What is needed:
A faithful transcription is wanted of the lines from the top of the material through the line that holds "یک زبان سطح بالا با امکانات گسترده", both ends included, leaving out the pictures.

Records supplied:
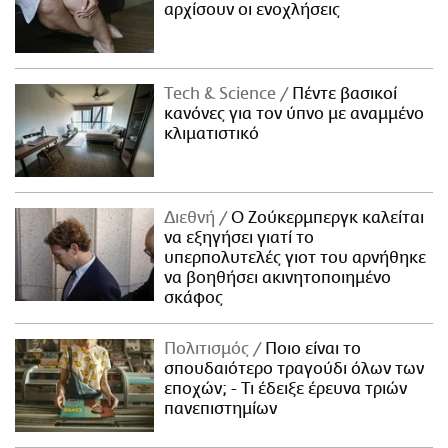
αρχίσουν οι ενοχλήσεις
Τech & Science
Πέντε βασικοί
κανόνες για τον ύπνο με αναμμένο
κλιματιστικό
Διεθνή
Ο Ζούκερμπεργκ καλείται
να εξηγήσει γιατί το
υπερπολυτελές γιοτ του αρνήθηκε
να βοηθήσει ακινητοποιημένο
σκάφος
Πολιτισμός
Ποιο είναι το
σπουδαιότερο τραγούδι όλων των
εποχών; - Τι έδειξε έρευνα τριών
πανεπιστημίων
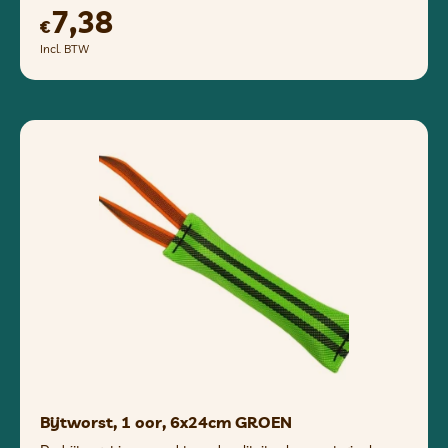
7,38
€
Incl. BTW
Bijtworst, 1 oor, 6x24cm GROEN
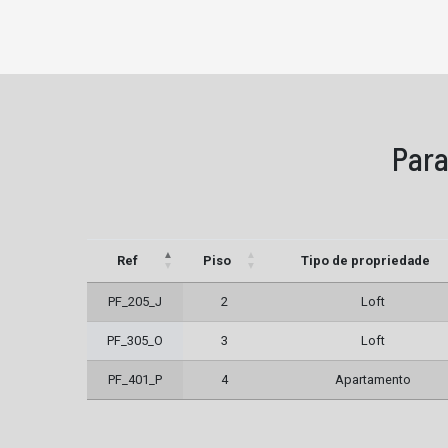
Para
Ref
Piso
Tipo de propriedade
PF_205_J
2
Loft
PF_305_O
3
Loft
PF_401_P
4
Apartamento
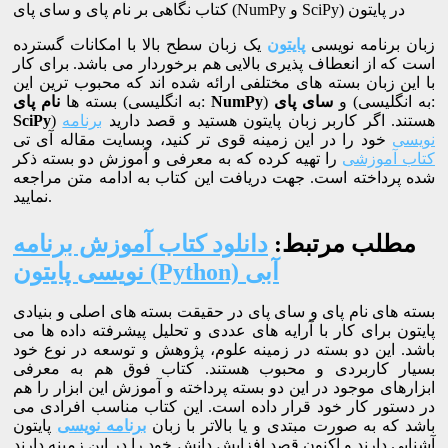
کتاب نگاهی بر نام پای و سای پای (NumPy و SciPy) در پایتون
زبان برنامه نویسی
پایتون
یک زبان سطح بالا با امکانات گسترده
است که از انعطاف پذیری بالایی هم برخوردار می باشد. برای کار
با این زبان بسته های مختلفی ارائه شده اند که محبوب ترین این
(به انگلیسی:
) و
سای پای
NumPy
(به انگلیسی:
بسته ها
نام پای
) هستند. اگر کاربر زبان پایتون هستید و قصد دارید
برنامه
SciPy
نویسی
خود را در این زمینه قوی تر کنید، وبسایت مقاله آی تی
کتاب آموزشی
را تهیه کرده که به معرفی و آموزش دو بسته ذکر
شده پرداخته است. جهت دریافت این کتاب به ادامه متن مراجعه
نمایید.
مطلب مرتبط:
دانلود کتاب آموزش برنامه
نویسی پایتون (Python) آبی
بسته های نام پای و سای پای در حقیقت بسته های اصلی و بنیادی
پایتون برای کار با آرایه های عددی و تحلیل پیشرفته داده ها می
باشد. این دو بسته در زمینه علوم، پژوهش و توسعه در نوع خود
بسیار کاربردی و محبوب هستند. کتاب فوق هم به معرفی
ابزارهای موجود در این دو بسته پرداخته و آموزش این ابزار را هم
در دستور کار خود قرار داده است. این کتاب مناسب افرادی می
باشد که به صورت مبتدی و یا بالاتر با زبان
برنامه نویسی
پایتون
آشنایی دارند و اکنون قصد افزایش دانش خود را در این زمینه دارند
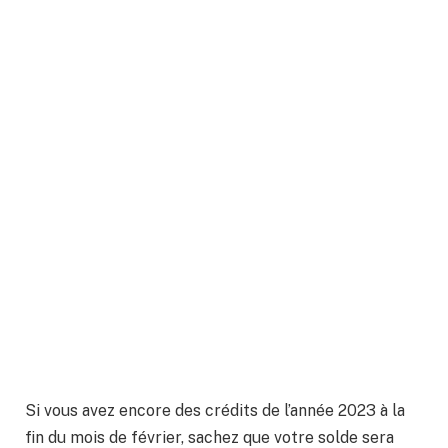
Si vous avez encore des crédits de l’année 2023 à la
fin du mois de février, sachez que votre solde sera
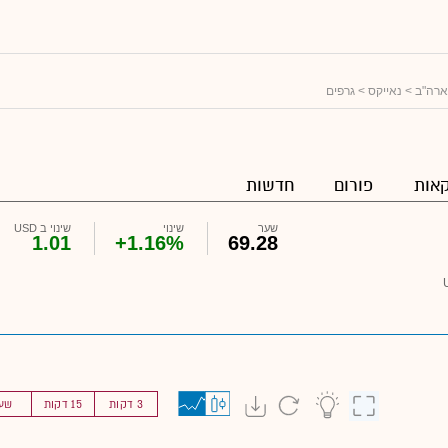
ארה"ב
>
נאייקס
> גרפים
אות
פורום
חדשות
שער
שינוי
שינוי ב USD
1.01
+1.16%
69.28
3 דקות
15 דקות
שע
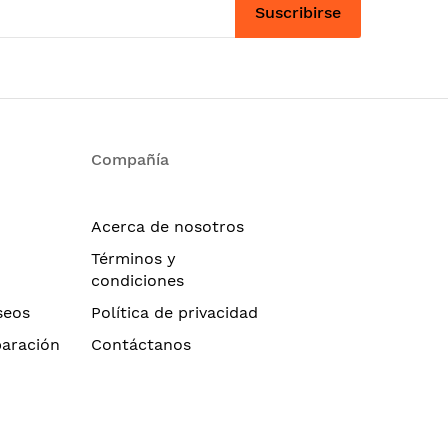
Suscribirse
Compañía
Acerca de nosotros
Términos y
condiciones
seos
Política de privacidad
paración
Contáctanos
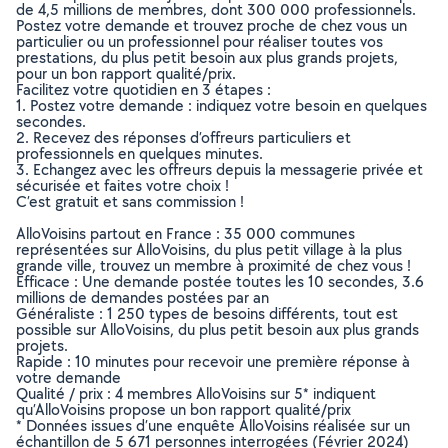
de 4,5 millions de membres, dont 300 000 professionnels.
Postez votre demande et trouvez proche de chez vous un
particulier ou un professionnel pour réaliser toutes vos
prestations, du plus petit besoin aux plus grands projets,
pour un bon rapport qualité/prix.
Facilitez votre quotidien en 3 étapes :
1. Postez votre demande : indiquez votre besoin en quelques
secondes.
2. Recevez des réponses d’offreurs particuliers et
professionnels en quelques minutes.
3. Echangez avec les offreurs depuis la messagerie privée et
sécurisée et faites votre choix !
C’est gratuit et sans commission !
AlloVoisins partout en France : 35 000 communes
représentées sur AlloVoisins, du plus petit village à la plus
grande ville, trouvez un membre à proximité de chez vous !
Efficace : Une demande postée toutes les 10 secondes, 3.6
millions de demandes postées par an
Généraliste : 1 250 types de besoins différents, tout est
possible sur AlloVoisins, du plus petit besoin aux plus grands
projets.
Rapide : 10 minutes pour recevoir une première réponse à
votre demande
Qualité / prix : 4 membres AlloVoisins sur 5* indiquent
qu’AlloVoisins propose un bon rapport qualité/prix
* Données issues d’une enquête AlloVoisins réalisée sur un
échantillon de 5 671 personnes interrogées (Février 2024)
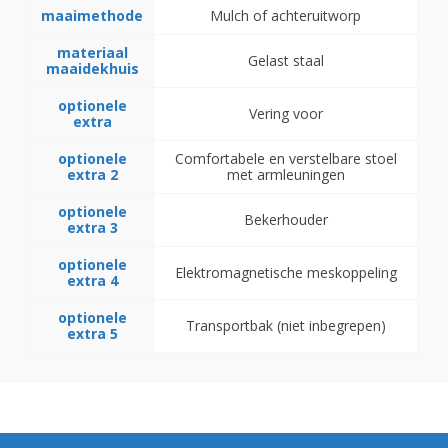
maaimethode
Mulch of achteruitworp
materiaal
Gelast staal
maaidekhuis
optionele
Vering voor
extra
optionele
Comfortabele en verstelbare stoel
extra 2
met armleuningen
optionele
Bekerhouder
extra 3
optionele
Elektromagnetische meskoppeling
extra 4
optionele
Transportbak (niet inbegrepen)
extra 5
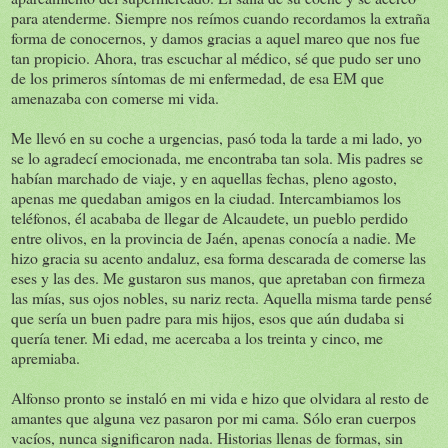
para atenderme. Siempre nos reímos cuando recordamos la extraña
forma de conocernos, y damos gracias a aquel mareo que nos fue
tan propicio. Ahora, tras escuchar al médico, sé que pudo ser uno
de los primeros síntomas de mi enfermedad, de esa EM que
amenazaba con comerse mi vida.
Me llevó en su coche a urgencias, pasó toda la tarde a mi lado, yo
se lo agradecí emocionada, me encontraba tan sola. Mis padres se
habían marchado de viaje, y en aquellas fechas, pleno agosto,
apenas me quedaban amigos en la ciudad. Intercambiamos los
teléfonos, él acababa de llegar de Alcaudete, un pueblo perdido
entre olivos, en la provincia de Jaén, apenas conocía a nadie. Me
hizo gracia su acento andaluz, esa forma descarada de comerse las
eses y las des. Me gustaron sus manos, que apretaban con firmeza
las mías, sus ojos nobles, su nariz recta. Aquella misma tarde pensé
que sería un buen padre para mis hijos, esos que aún dudaba si
quería tener. Mi edad, me acercaba a los treinta y cinco, me
apremiaba.
Alfonso pronto se instaló en mi vida e hizo que olvidara al resto de
amantes que alguna vez pasaron por mi cama. Sólo eran cuerpos
vacíos, nunca significaron nada. Historias llenas de formas, sin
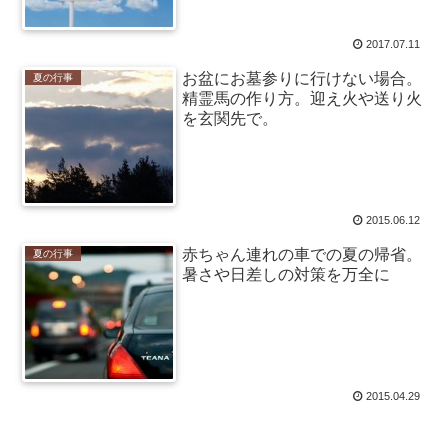
2017.07.11
お盆にお墓参りに行けない場合。
夏の行事
精霊馬の作り方。迎え火や送り火
を玄関先で。
2015.06.12
赤ちゃん連れの車での夏の帰省。
夏の行事
暑さや日差しの対策を万全に
2015.04.29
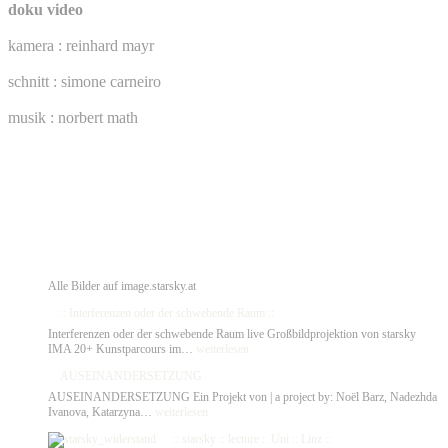
doku video
kamera : reinhard mayr
schnitt : simone carneiro
musik : norbert math
Alle Bilder auf image.starsky.at
:: Interferenzen oder der schwebende Raum ::
Interferenzen oder der schwebende Raum live Großbildprojektion von starsky
::
IMA 20+ Kunstparcours im…
weiterlesen
Interferenzen
AUSEINANDERSETZUNG
oder
der
AUSEINANDERSETZUNG Ein Projekt von | a project by: Noël Barz, Nadezhda
schwebende
AUSEINANDERSETZUNG
Ivanova, Katarzyna…
weiterlesen
Raum
::
:: starsky :: lecture :: Uni :: Linz ::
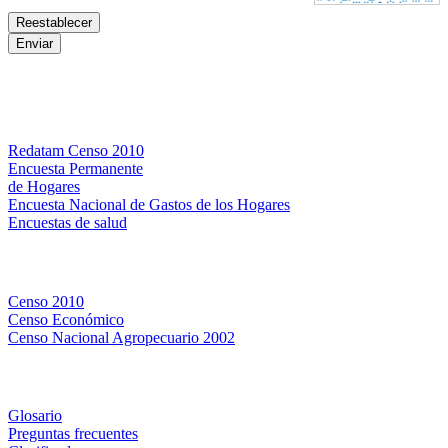
Bases de datos
Redatam Censo 2010
Encuesta Permanente
de Hogares
Encuesta Nacional de Gastos de los Hogares
Encuestas de salud
Censos
Censo 2010
Censo Económico
Censo Nacional Agropecuario 2002
Métodos y definiciones
Glosario
Preguntas frecuentes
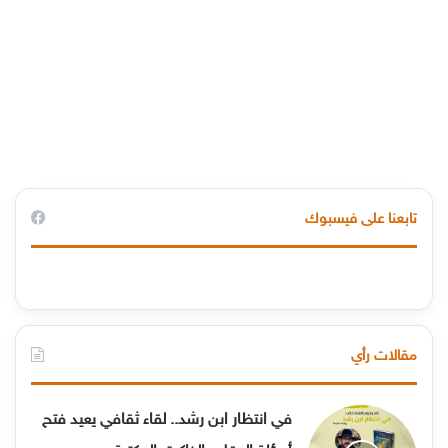
تابعنا على فيسبوك
مقالات رأي
في انتظار ابن رشد.. لقاء ثقافي يعيد فتح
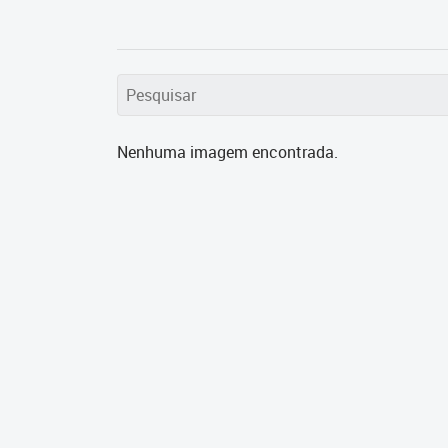
Nenhuma imagem encontrada.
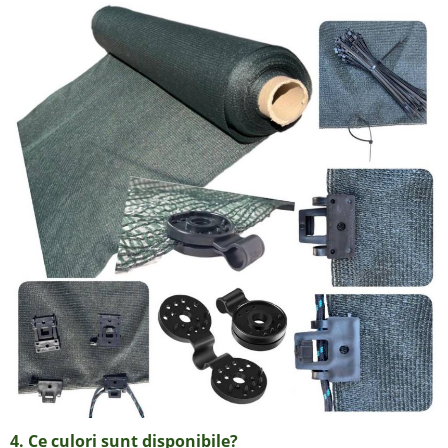
4. Ce culori sunt disponibile?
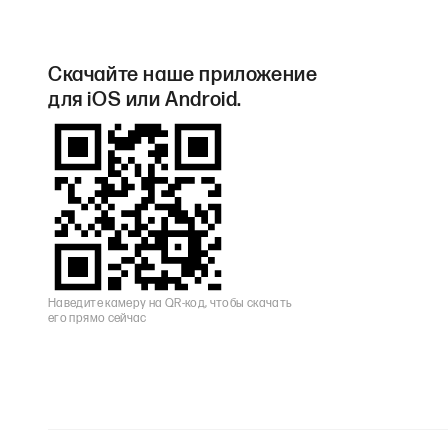
Скачайте наше приложение
для iOS или Android.
Наведите камеру на QR-код, чтобы скачать
его прямо сейчас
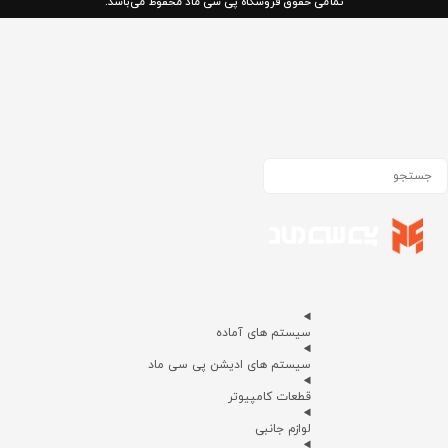
تمامی حقوق فروشگاه پی سی ماد محفوظ می‌باشد.
سیستم های آماده
سیستم های ادیشن پی سی ماد
قطعات کامپیوتر
لوازم جانبی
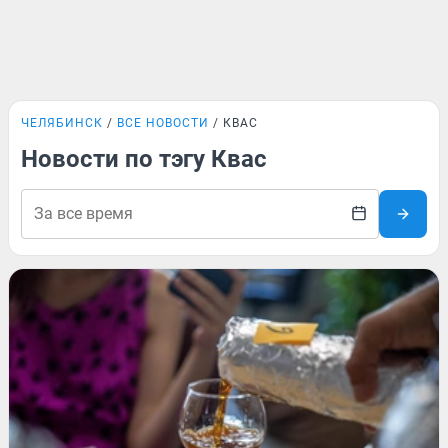
ЧЕЛЯБИНСК
ВСЕ НОВОСТИ
КВАС
Новости по тэгу Квас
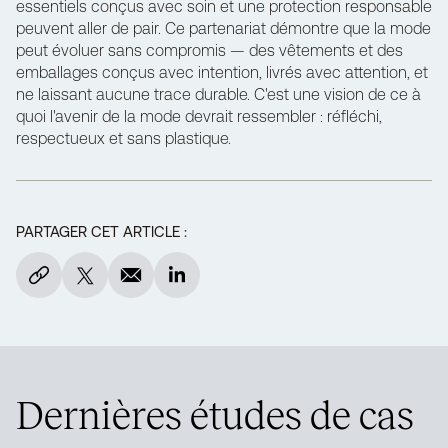
essentiels conçus avec soin et une protection responsable
peuvent aller de pair. Ce partenariat démontre que la mode
peut évoluer sans compromis — des vêtements et des
emballages conçus avec intention, livrés avec attention, et
ne laissant aucune trace durable. C'est une vision de ce à
quoi l'avenir de la mode devrait ressembler : réfléchi,
respectueux et sans plastique.
PARTAGER CET ARTICLE :
Dernières études de cas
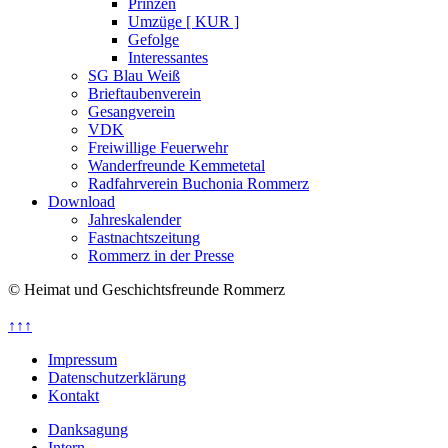
Prinzen
Umzüge [ KUR ]
Gefolge
Interessantes
SG Blau Weiß
Brieftaubenverein
Gesangverein
VDK
Freiwillige Feuerwehr
Wanderfreunde Kemmetetal
Radfahrverein Buchonia Rommerz
Download
Jahreskalender
Fastnachtszeitung
Rommerz in der Presse
© Heimat und Geschichtsfreunde Rommerz
↑↑↑
Impressum
Datenschutzerklärung
Kontakt
Danksagung
Intern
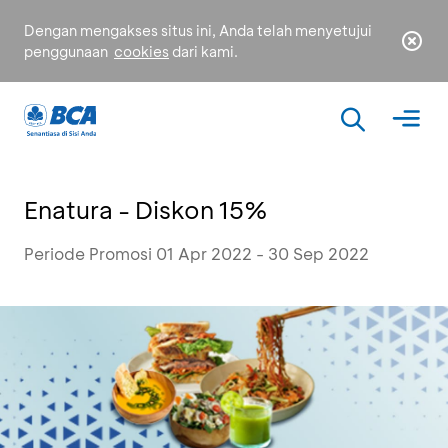
Dengan mengakses situs ini, Anda telah menyetujui
penggunaan
cookies
dari kami.
Enatura - Diskon 15%
Periode Promosi 01 Apr 2022 - 30 Sep 2022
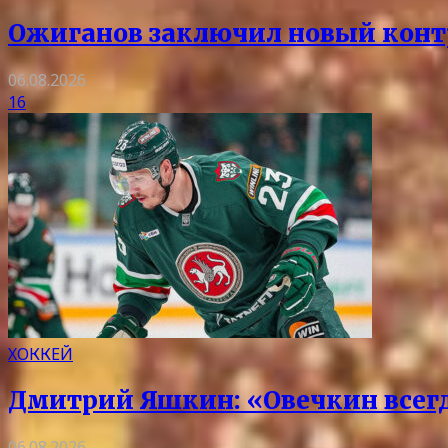
Ожиганов заключил новый контр
06.08.2026
16
ХОККЕЙ
Дмитрий Яшкин: «Овечкин всегда
06.08.2026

Written solution:
αρχίσουν οι ενοχλήσεις
Τech & Science
Πέντε βασικοί
κανόνες για τον ύπνο με αναμμένο
κλιματιστικό
Διεθνή
Ο Ζούκερμπεργκ καλείται
να εξηγήσει γιατί το
υπερπολυτελές γιοτ του αρνήθηκε
να βοηθήσει ακινητοποιημένο
σκάφος
Πολιτισμός
Ποιο είναι το
σπουδαιότερο τραγούδι όλων των
εποχών; - Τι έδειξε έρευνα τριών
πανεπιστημίων
7,38
€
Incl. BTW
Bijtworst, 1 oor, 6x24cm GROEN
Para
Ref
Piso
Tipo de propriedade
PF_205_J
2
Loft
PF_305_O
3
Loft
PF_401_P
4
Apartamento
کتاب نگاهی بر نام پای و سای پای (NumPy و SciPy) در پایتون
زبان برنامه نویسی
پایتون
یک زبان سطح بالا با امکانات گسترده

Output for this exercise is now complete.